Work to complete:
In the entries below, find the lines with the word "google" and copy them.

==*==

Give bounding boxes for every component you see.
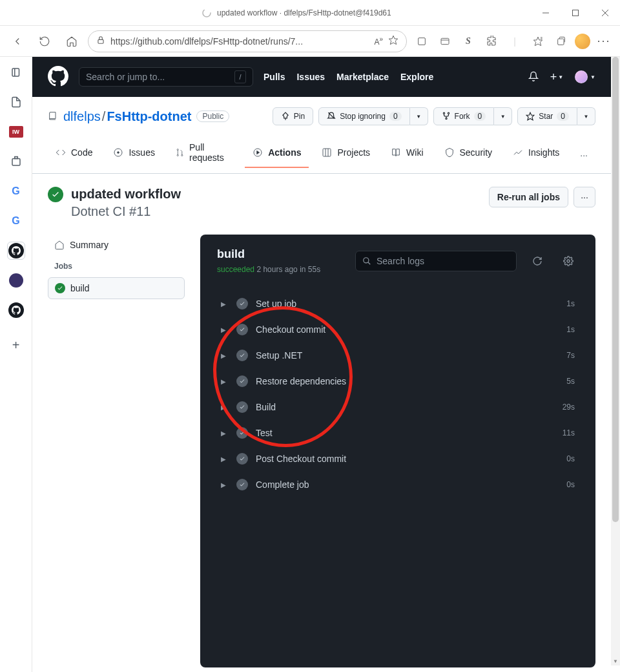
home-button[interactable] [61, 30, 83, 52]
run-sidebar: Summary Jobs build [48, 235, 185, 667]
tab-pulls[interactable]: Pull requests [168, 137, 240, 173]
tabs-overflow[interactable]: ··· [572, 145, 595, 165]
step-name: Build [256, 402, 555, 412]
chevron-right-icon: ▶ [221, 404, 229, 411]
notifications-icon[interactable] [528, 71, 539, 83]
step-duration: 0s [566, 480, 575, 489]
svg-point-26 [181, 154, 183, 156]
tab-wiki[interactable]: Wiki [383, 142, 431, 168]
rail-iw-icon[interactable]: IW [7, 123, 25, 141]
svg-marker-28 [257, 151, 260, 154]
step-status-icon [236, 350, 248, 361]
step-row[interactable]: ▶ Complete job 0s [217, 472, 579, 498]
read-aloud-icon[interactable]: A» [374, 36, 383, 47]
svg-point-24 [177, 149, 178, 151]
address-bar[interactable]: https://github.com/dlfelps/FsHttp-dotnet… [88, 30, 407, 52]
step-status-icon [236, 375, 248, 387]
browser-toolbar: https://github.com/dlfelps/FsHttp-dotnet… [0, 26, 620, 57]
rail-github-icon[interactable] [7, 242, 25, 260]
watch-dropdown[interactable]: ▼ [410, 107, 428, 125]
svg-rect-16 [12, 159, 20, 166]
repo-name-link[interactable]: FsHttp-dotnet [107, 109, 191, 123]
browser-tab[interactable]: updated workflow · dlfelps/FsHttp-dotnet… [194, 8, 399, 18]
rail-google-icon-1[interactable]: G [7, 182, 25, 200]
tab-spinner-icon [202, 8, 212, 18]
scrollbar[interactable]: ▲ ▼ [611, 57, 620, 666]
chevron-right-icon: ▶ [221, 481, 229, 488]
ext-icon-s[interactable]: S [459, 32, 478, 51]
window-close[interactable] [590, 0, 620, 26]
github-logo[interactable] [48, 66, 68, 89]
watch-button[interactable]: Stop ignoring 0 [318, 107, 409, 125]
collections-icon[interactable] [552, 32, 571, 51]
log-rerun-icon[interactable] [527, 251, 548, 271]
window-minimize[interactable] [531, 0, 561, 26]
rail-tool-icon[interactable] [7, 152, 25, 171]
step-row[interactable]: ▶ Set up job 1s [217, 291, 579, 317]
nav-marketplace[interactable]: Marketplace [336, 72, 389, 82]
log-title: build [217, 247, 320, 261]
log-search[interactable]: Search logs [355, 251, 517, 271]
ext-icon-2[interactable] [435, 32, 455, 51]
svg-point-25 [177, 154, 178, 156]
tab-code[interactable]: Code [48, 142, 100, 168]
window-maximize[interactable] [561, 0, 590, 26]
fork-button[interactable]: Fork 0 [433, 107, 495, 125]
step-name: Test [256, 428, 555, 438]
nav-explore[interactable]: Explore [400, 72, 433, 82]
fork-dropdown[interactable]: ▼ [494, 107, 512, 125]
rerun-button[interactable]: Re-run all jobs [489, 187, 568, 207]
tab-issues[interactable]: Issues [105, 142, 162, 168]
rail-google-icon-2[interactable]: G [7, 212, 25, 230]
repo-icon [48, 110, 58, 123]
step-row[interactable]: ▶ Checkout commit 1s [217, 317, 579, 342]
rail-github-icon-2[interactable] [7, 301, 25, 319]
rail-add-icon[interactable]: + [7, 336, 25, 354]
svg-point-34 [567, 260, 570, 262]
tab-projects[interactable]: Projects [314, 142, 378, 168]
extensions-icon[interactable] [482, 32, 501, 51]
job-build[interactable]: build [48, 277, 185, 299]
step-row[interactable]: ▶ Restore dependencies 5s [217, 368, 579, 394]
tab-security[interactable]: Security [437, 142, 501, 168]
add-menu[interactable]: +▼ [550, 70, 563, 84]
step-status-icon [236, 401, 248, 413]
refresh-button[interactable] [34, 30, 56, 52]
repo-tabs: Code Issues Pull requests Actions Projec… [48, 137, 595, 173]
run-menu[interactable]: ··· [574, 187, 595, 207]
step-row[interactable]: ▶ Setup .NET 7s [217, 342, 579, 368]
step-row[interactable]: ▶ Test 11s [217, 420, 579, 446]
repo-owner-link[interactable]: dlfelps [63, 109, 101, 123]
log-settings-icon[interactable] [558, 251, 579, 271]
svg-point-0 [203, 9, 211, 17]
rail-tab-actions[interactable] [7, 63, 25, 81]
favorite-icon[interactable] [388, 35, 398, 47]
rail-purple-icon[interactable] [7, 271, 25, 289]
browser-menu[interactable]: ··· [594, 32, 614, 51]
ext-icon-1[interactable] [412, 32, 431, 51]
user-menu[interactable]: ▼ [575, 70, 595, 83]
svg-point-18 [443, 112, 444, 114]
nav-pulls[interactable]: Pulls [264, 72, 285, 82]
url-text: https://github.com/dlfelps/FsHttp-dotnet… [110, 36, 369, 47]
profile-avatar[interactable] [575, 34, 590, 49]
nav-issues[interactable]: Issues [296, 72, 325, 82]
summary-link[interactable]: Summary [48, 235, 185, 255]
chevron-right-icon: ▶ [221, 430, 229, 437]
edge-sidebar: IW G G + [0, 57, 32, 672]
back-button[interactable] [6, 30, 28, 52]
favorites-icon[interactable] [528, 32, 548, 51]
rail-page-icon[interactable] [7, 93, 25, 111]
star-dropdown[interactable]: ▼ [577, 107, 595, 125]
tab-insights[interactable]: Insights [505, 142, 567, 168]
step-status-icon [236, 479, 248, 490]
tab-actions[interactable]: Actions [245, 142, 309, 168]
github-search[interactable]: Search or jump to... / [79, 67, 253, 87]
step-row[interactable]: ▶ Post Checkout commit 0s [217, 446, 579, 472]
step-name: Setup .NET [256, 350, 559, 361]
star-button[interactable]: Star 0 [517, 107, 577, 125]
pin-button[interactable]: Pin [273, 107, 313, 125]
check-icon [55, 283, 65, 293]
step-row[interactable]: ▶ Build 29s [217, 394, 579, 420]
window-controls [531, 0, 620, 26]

==*==

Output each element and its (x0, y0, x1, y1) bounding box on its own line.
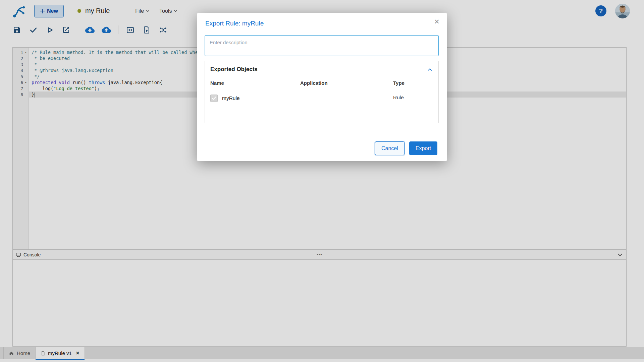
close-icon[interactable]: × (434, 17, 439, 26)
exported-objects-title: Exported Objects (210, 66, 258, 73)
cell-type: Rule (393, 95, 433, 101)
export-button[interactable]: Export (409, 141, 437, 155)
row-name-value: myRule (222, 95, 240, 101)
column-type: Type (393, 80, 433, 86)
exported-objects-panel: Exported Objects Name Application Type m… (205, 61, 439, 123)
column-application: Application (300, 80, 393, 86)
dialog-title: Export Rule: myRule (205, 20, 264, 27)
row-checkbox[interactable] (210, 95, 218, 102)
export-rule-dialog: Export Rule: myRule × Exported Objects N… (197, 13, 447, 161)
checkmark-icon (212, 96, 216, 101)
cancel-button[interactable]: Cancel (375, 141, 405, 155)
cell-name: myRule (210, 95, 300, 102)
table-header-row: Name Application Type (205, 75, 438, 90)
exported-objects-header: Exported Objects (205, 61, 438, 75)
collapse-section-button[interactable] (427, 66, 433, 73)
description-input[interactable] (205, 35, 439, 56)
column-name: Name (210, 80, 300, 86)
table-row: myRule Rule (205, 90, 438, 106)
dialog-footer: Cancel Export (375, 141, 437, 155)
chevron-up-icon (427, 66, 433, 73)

==*==

Expected answer:
rail-google-icon-1[interactable]: G [7, 182, 25, 200]
rail-google-icon-2[interactable]: G [7, 212, 25, 230]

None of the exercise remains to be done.